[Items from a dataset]
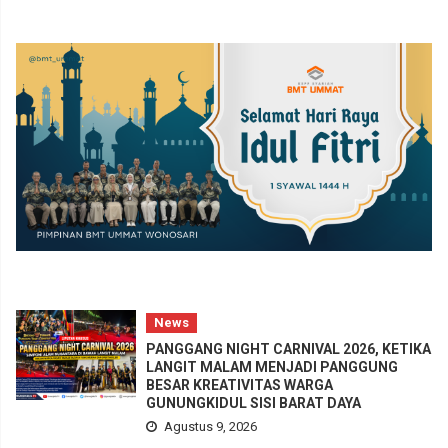
News
PANGGANG NIGHT CARNIVAL 2026, KETIKA
LANGIT MALAM MENJADI PANGGUNG
BESAR KREATIVITAS WARGA
GUNUNGKIDUL SISI BARAT DAYA
Agustus 9, 2026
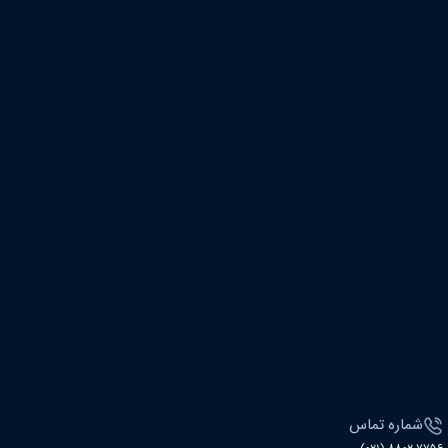
شماره تماس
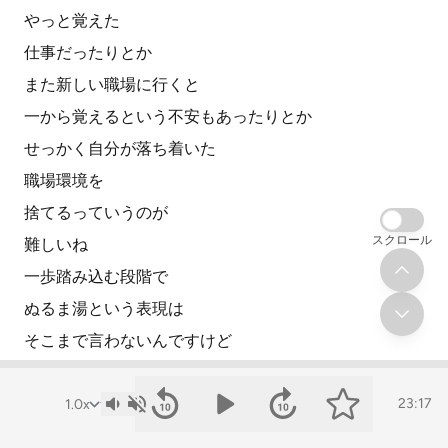
やっと覚えた
仕事だったりとか
また新しい職場に行くと
一から覚えるという不安もあったりとか
せっかく自分が落ち着いた
職場環境を
捨てるっていうのが
スクロール
難しいね
一歩踏み込む段階で
ぬるま湯という表現は
そこまで言わないんですけど
どうしても自分
僕もそうでしたね
23:17
昔はすごく保守的で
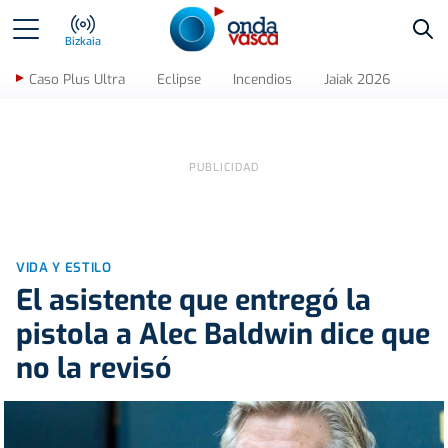
Bus
Bizkaia
Caso Plus Ultra
Eclipse
Incendios
Jaiak 2026
VIDA Y ESTILO
El asistente que entregó la
pistola a Alec Baldwin dice que
no la revisó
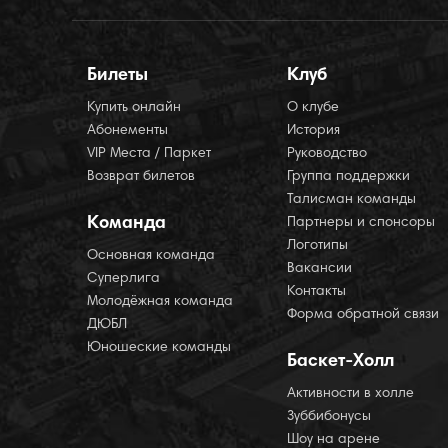
Билеты
Клуб
Купить онлайн
О клубе
Абонементы
История
VIP Места / Паркет
Руководство
Возврат билетов
Группа поддержки
Талисман команды
Команда
Партнеры и спонсоры
Логотипы
Основная команда
Вакансии
Суперлига
Контакты
Молодёжная команда
Форма обратной связи
ДЮБЛ
Юношеские команды
Баскет-Холл
Активности в холле
Зуббибонусы
Шоу на арене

:: Task goal ::
Write out the data exactly, but not its pictures.

:: Finished task ::
News
PANGGANG NIGHT CARNIVAL 2026, KETIKA
LANGIT MALAM MENJADI PANGGUNG
BESAR KREATIVITAS WARGA
GUNUNGKIDUL SISI BARAT DAYA
Agustus 9, 2026
شماره تماس
やっと覚えた
仕事だったりとか
また新しい職場に行くと
一から覚えるという不安もあったりとか
せっかく自分が落ち着いた
職場環境を
捨てるっていうのが
スクロール
難しいね
一歩踏み込む段階で
ぬるま湯という表現は
そこまで言わないんですけど
どうしても自分
僕もそうでしたね
23:17
昔はすごく保守的で
Bus
Bizkaia
Caso Plus Ultra
Eclipse
Incendios
Jaiak 2026
VIDA Y ESTILO
El asistente que entregó la
pistola a Alec Baldwin dice que
no la revisó
Билеты
Клуб
Купить онлайн
О клубе
Абонементы
История
VIP Места / Паркет
Руководство
Возврат билетов
Группа поддержки
Талисман команды
Команда
Партнеры и спонсоры
Логотипы
Основная команда
Вакансии
Суперлига
Контакты
Молодёжная команда
Форма обратной связи
ДЮБЛ
Юношеские команды
Баскет-Холл
Активности в холле
Зуббибонусы
Шоу на арене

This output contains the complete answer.